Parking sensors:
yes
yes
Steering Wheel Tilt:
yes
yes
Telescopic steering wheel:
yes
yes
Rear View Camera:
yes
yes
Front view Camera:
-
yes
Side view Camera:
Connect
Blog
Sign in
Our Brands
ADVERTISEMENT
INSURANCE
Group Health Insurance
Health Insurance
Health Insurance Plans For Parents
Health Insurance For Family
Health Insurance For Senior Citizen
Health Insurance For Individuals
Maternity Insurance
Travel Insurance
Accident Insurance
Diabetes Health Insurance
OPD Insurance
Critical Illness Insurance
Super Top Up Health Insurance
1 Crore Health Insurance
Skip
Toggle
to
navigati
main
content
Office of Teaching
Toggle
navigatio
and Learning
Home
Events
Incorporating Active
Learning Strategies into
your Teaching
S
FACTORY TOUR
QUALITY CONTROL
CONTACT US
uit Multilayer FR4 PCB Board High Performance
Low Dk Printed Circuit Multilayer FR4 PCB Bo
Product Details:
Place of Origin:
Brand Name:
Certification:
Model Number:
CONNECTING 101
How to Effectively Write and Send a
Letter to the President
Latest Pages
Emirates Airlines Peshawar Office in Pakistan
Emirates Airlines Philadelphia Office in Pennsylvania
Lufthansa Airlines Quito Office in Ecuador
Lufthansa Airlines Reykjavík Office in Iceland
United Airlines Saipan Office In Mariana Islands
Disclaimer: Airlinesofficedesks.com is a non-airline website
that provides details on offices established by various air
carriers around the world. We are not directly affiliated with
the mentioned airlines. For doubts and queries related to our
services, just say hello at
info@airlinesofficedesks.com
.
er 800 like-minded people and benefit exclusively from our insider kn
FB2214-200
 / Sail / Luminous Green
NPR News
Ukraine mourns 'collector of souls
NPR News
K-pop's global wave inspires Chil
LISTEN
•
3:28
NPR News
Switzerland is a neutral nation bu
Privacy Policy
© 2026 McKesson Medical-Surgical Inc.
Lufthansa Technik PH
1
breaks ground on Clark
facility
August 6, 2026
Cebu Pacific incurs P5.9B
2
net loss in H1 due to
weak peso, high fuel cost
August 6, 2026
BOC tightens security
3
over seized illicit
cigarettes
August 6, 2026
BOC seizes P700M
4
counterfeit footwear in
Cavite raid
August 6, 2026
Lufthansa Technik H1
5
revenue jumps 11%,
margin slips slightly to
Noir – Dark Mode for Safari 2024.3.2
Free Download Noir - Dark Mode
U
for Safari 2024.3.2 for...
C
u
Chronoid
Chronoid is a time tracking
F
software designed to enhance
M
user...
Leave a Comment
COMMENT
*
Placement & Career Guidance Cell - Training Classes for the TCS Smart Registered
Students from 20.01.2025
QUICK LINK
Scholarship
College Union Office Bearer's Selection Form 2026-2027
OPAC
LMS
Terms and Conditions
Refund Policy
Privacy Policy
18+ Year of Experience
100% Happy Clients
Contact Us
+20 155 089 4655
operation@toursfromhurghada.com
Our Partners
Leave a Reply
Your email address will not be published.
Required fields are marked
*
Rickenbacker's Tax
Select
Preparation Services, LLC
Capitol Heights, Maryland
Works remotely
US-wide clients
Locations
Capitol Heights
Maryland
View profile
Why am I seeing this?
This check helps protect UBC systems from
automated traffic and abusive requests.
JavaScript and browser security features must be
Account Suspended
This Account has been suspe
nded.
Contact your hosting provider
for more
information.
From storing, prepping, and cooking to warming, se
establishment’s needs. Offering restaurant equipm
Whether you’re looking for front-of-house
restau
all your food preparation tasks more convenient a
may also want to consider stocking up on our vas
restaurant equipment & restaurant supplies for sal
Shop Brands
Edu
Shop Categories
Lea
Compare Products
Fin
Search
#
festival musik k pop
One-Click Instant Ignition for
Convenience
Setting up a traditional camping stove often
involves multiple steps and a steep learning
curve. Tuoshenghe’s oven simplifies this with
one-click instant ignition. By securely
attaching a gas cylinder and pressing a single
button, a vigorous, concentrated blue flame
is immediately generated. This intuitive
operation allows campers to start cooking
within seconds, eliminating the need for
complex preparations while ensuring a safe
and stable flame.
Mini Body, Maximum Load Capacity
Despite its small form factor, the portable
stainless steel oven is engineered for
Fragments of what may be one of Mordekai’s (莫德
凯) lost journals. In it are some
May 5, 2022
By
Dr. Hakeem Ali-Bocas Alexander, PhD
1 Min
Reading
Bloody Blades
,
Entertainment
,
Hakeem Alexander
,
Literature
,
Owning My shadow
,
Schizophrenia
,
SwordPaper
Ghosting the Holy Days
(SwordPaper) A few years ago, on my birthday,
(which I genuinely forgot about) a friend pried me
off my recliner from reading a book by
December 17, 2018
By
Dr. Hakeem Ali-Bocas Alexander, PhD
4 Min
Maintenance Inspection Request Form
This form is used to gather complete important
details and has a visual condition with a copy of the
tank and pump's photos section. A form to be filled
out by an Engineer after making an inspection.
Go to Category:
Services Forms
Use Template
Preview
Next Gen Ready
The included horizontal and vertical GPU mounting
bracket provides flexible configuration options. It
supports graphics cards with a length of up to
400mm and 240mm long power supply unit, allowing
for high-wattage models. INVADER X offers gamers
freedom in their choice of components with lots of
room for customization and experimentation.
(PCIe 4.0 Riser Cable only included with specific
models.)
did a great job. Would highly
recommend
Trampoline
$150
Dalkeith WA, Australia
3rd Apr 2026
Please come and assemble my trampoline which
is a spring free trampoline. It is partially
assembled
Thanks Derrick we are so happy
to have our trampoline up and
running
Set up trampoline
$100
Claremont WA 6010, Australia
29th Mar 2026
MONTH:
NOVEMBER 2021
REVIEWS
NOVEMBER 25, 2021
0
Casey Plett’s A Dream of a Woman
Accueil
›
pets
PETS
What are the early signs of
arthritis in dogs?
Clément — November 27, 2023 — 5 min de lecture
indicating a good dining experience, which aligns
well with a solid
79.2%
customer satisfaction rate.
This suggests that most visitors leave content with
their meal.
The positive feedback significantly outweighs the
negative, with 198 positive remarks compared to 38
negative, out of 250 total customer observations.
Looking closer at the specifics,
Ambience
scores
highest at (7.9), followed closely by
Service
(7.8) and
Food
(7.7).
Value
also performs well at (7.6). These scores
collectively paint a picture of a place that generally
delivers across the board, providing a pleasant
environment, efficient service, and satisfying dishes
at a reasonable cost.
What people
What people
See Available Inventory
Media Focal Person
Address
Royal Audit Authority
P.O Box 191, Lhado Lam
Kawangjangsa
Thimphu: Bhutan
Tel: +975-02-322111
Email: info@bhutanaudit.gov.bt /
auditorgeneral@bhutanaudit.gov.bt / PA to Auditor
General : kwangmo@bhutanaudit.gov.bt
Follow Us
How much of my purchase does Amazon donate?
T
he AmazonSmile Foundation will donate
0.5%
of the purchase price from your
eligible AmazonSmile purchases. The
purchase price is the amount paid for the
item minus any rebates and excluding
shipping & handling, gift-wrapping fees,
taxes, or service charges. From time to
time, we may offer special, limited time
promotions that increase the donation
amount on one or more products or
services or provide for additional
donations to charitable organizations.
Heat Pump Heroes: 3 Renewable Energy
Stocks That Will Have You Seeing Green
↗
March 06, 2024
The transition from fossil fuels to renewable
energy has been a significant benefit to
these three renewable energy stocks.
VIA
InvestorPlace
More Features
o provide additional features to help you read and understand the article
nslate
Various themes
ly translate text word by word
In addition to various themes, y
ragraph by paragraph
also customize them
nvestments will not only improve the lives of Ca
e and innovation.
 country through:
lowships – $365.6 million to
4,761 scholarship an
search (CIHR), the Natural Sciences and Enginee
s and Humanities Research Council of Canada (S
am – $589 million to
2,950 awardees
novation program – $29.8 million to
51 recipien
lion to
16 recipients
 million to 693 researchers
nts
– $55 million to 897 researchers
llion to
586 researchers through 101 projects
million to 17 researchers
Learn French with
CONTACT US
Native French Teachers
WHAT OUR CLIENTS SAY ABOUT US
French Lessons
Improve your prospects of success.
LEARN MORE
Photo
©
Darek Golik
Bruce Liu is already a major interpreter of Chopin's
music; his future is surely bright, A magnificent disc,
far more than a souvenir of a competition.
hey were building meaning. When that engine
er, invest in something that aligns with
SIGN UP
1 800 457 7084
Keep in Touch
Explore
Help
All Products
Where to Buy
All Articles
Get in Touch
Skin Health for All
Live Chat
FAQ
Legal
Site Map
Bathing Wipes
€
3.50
* * *
WHAT IS NEEDED: All lines from the start of the entries through the line where "Emirates Airlines Peshawar Office in Pakistan" sits should be duplicated exactly, with nothing else in the output.

TASK RESPONSE:
Parking sensors:
yes
yes
Steering Wheel Tilt:
yes
yes
Telescopic steering wheel:
yes
yes
Rear View Camera:
yes
yes
Front view Camera:
-
yes
Side view Camera:
Connect
Blog
Sign in
Our Brands
ADVERTISEMENT
INSURANCE
Group Health Insurance
Health Insurance
Health Insurance Plans For Parents
Health Insurance For Family
Health Insurance For Senior Citizen
Health Insurance For Individuals
Maternity Insurance
Travel Insurance
Accident Insurance
Diabetes Health Insurance
OPD Insurance
Critical Illness Insurance
Super Top Up Health Insurance
1 Crore Health Insurance
Skip
Toggle
to
navigati
main
content
Office of Teaching
Toggle
navigatio
and Learning
Home
Events
Incorporating Active
Learning Strategies into
your Teaching
S
FACTORY TOUR
QUALITY CONTROL
CONTACT US
uit Multilayer FR4 PCB Board High Performance
Low Dk Printed Circuit Multilayer FR4 PCB Bo
Product Details:
Place of Origin:
Brand Name:
Certification:
Model Number:
CONNECTING 101
How to Effectively Write and Send a
Letter to the President
Latest Pages
Emirates Airlines Peshawar Office in Pakistan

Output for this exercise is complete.